PROBLEM TO WORK ON -
Write out the entries exactly, leaving out every picture.

DATA -
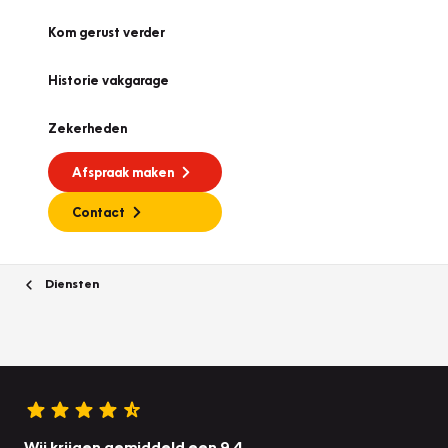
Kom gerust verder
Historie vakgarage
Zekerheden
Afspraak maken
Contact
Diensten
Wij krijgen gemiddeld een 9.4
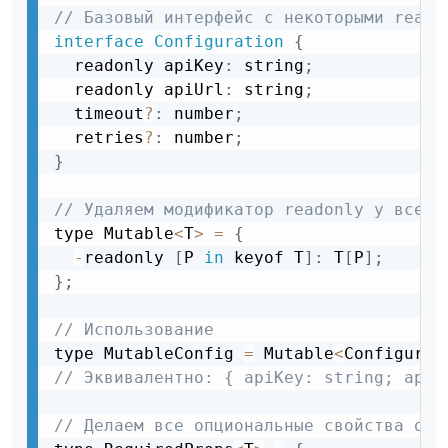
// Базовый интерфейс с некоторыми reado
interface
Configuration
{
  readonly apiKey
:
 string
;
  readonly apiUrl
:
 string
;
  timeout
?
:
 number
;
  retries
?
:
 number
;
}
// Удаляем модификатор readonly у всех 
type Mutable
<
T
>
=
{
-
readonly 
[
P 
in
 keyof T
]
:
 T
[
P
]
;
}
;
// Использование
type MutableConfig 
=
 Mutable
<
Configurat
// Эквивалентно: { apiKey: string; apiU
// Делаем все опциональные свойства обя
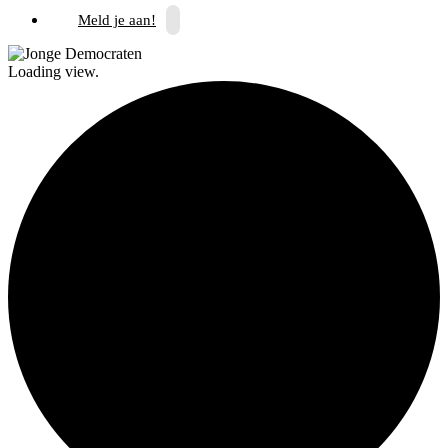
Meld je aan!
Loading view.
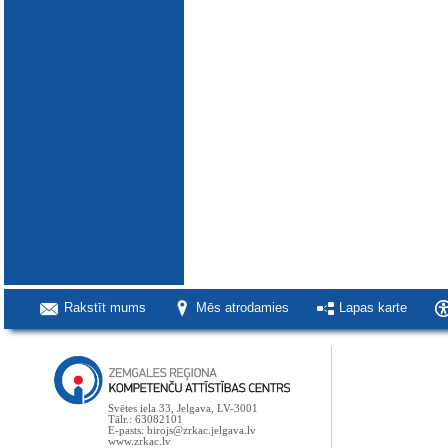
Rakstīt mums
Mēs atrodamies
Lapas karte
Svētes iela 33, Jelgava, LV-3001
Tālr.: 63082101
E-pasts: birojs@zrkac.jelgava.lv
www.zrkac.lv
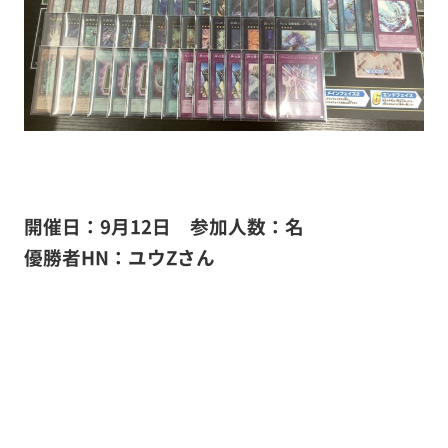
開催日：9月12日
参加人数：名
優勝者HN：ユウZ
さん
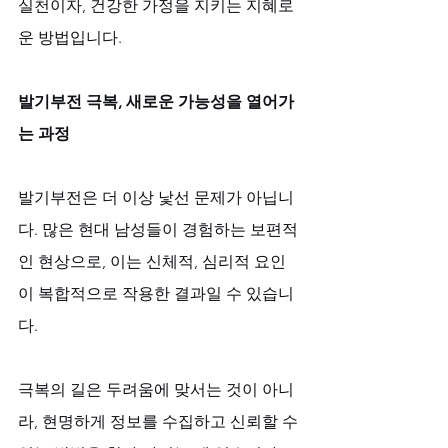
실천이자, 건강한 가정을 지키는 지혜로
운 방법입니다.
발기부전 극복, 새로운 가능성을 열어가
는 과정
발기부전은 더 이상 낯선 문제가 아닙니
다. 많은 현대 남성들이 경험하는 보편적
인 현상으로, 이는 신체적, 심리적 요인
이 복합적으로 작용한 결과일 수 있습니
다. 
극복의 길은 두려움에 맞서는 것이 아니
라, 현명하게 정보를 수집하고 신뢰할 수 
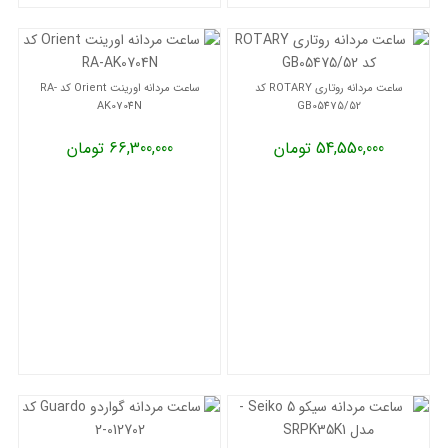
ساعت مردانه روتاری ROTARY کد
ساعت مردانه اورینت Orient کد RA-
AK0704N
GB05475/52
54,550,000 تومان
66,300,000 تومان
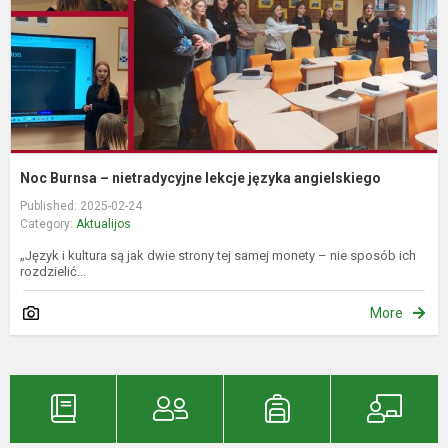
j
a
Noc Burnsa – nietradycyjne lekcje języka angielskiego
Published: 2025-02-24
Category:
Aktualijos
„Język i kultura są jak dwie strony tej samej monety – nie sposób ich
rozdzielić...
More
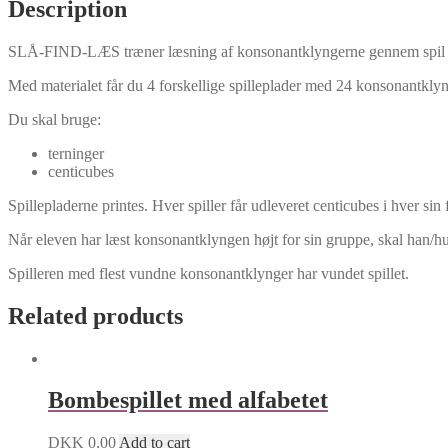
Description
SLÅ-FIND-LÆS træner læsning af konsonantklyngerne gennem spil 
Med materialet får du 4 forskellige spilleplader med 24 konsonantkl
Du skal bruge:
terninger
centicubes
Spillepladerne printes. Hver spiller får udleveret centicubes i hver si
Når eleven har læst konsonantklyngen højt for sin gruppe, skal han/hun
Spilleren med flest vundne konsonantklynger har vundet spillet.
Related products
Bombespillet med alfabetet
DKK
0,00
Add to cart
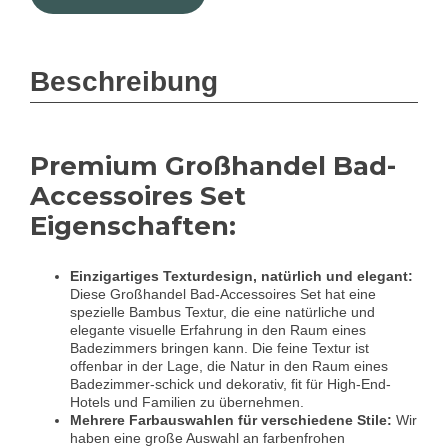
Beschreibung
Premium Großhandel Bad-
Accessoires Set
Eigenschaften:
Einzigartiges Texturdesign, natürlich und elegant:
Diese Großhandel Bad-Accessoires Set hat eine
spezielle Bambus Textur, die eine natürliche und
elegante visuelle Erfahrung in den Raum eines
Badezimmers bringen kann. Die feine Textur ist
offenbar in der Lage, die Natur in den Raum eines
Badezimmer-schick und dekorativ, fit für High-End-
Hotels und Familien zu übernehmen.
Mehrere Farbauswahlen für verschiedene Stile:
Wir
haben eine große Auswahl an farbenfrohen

ANSWER TO THIS PROBLEM -
Kom gerust verder
Historie vakgarage
Zekerheden
Afspraak maken
Contact
Diensten
Wij krijgen gemiddeld een 9.4
// Базовый интерфейс с некоторыми reado
interface
Configuration
{
  readonly apiKey
:
 string
;
  readonly apiUrl
:
 string
;
  timeout
?
:
 number
;
  retries
?
:
 number
;
}
// Удаляем модификатор readonly у всех 
type Mutable
<
T
>
=
{
-
readonly 
[
P 
in
 keyof T
]
:
 T
[
P
]
;
}
;
// Использование
type MutableConfig 
=
 Mutable
<
Configurat
// Эквивалентно: { apiKey: string; apiU
// Делаем все опциональные свойства обя
Meld je aan!
Loading view.
Rakstīt mums
Mēs atrodamies
Lapas karte
Svētes iela 33, Jelgava, LV-3001
Tālr.: 63082101
E-pasts: birojs@zrkac.jelgava.lv
www.zrkac.lv
開催日：9月12日
参加人数：名
優勝者HN：ユウZ
さん
실천이자, 건강한 가정을 지키는 지혜로
운 방법입니다.
발기부전 극복, 새로운 가능성을 열어가
는 과정
발기부전은 더 이상 낯선 문제가 아닙니
다. 많은 현대 남성들이 경험하는 보편적
인 현상으로, 이는 신체적, 심리적 요인
이 복합적으로 작용한 결과일 수 있습니
다. 
극복의 길은 두려움에 맞서는 것이 아니
라, 현명하게 정보를 수집하고 신뢰할 수 
ساعت مردانه روتاری ROTARY کد
ساعت مردانه اورینت Orient کد RA-
AK0704N
GB05475/52
54,550,000 تومان
66,300,000 تومان
j
a
Noc Burnsa – nietradycyjne lekcje języka angielskiego
Published: 2025-02-24
Category:
Aktualijos
„Język i kultura są jak dwie strony tej samej monety – nie sposób ich
rozdzielić...
More
Description
SLÅ-FIND-LÆS træner læsning af konsonantklyngerne gennem spil 
Med materialet får du 4 forskellige spilleplader med 24 konsonantkl
Du skal bruge:
terninger
centicubes
Spillepladerne printes. Hver spiller får udleveret centicubes i hver si
Når eleven har læst konsonantklyngen højt for sin gruppe, skal han/hun
Spilleren med flest vundne konsonantklynger har vundet spillet.
Related products
Bombespillet med alfabetet
DKK
0,00
Add to cart
Beschreibung
Premium Großhandel Bad-
Accessoires Set
Eigenschaften:
Einzigartiges Texturdesign, natürlich und elegant:
Diese Großhandel Bad-Accessoires Set hat eine
spezielle Bambus Textur, die eine natürliche und
elegante visuelle Erfahrung in den Raum eines
Badezimmers bringen kann. Die feine Textur ist
offenbar in der Lage, die Natur in den Raum eines
Badezimmer-schick und dekorativ, fit für High-End-
Hotels und Familien zu übernehmen.
Mehrere Farbauswahlen für verschiedene Stile:
Wir
haben eine große Auswahl an farbenfrohen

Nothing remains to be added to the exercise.